Bazoum said he has been living without electricity for a week, a normal occurrence for all Nigeriens after Nigeria cut off electric power in response to the coup.
Bazoum says all of the perishable food he was supplied with has since gone bad, and he is now eating dry pasta and rice.
Though denied the chance to speak with acting US Deputy Secretary of State Victoria Nuland during her visit to Niamey, the Nigerien capital, on Monday, Bazoum has been in contact with the outside world.
Ouhoumoudou Mahamadou, the prime minister in Bazoum’s government, told French TV that the president was in good spirits despite being held in a “catastrophic situation.”

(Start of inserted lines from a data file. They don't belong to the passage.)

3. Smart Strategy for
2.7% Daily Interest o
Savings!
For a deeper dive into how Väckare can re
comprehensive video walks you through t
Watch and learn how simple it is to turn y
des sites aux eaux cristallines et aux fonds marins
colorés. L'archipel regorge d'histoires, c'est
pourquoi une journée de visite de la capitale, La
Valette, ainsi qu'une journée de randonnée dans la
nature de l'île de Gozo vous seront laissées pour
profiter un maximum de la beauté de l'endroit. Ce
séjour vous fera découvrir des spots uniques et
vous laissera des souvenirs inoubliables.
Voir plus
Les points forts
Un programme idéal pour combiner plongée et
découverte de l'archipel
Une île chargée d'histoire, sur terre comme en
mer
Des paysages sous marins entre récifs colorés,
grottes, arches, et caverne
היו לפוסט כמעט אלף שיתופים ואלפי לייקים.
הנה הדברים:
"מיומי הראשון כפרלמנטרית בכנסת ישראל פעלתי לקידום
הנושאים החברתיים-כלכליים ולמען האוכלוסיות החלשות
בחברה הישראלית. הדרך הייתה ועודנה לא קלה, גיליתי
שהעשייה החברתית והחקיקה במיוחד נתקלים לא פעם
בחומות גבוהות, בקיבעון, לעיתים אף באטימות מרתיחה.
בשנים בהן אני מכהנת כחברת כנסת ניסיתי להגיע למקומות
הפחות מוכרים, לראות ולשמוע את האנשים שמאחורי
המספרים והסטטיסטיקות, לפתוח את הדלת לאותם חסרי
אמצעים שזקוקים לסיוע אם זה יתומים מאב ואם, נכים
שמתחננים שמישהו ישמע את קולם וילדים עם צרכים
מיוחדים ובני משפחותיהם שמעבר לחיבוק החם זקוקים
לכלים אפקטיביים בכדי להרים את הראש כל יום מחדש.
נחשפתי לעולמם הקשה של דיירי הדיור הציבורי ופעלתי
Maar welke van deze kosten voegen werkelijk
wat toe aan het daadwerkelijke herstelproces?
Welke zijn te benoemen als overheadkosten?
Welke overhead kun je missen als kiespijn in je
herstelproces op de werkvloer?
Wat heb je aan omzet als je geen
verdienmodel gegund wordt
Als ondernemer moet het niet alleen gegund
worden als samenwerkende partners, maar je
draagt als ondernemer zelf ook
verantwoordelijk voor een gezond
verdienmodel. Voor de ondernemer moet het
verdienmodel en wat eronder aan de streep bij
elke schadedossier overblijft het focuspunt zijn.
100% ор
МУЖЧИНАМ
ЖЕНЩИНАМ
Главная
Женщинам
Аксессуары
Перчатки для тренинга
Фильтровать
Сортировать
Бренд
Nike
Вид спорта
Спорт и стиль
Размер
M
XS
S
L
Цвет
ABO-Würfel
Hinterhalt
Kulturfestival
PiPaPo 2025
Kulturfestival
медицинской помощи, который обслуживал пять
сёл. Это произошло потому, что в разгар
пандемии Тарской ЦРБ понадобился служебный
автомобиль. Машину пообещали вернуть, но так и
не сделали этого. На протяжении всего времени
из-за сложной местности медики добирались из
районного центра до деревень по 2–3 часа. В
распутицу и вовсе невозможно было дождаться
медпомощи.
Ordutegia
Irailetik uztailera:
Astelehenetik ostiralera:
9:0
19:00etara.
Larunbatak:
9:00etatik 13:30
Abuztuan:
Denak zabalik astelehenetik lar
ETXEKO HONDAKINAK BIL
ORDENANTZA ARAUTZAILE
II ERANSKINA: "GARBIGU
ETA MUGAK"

Nuland’s meeting on Monday with senior coup leaders lasted more than two hours, consisting of “extremely frank and at times quite difficult” conversations. A Tuesday face-to-face meeting that was supposed to take place in Niamey between the junta and representatives from the United Nations, the Economic Community of West African States (ECOWAS) was canceled at short notice.
Junta leaders said in a letter that postponement of the meeting was “necessary” in “this atmosphere of threatened aggression against Niger.”
However, Mahamadou, Bazoum’s prime minister, told French state-funded broadcaster TV5-Monde that the junta would like to continue dialogue with ECOWAS, the bloc that has been leading the regional response to the political crisis in Niger.
ECOWAS leaders are due to meet on Thursday in Nigeria to discuss the coup, though specifics regarding the gathering remain unclear.
The regional bloc had given the junta one week to return to their barracks and reinstall Bazoum, but that deadline came and went on Sunday without any change.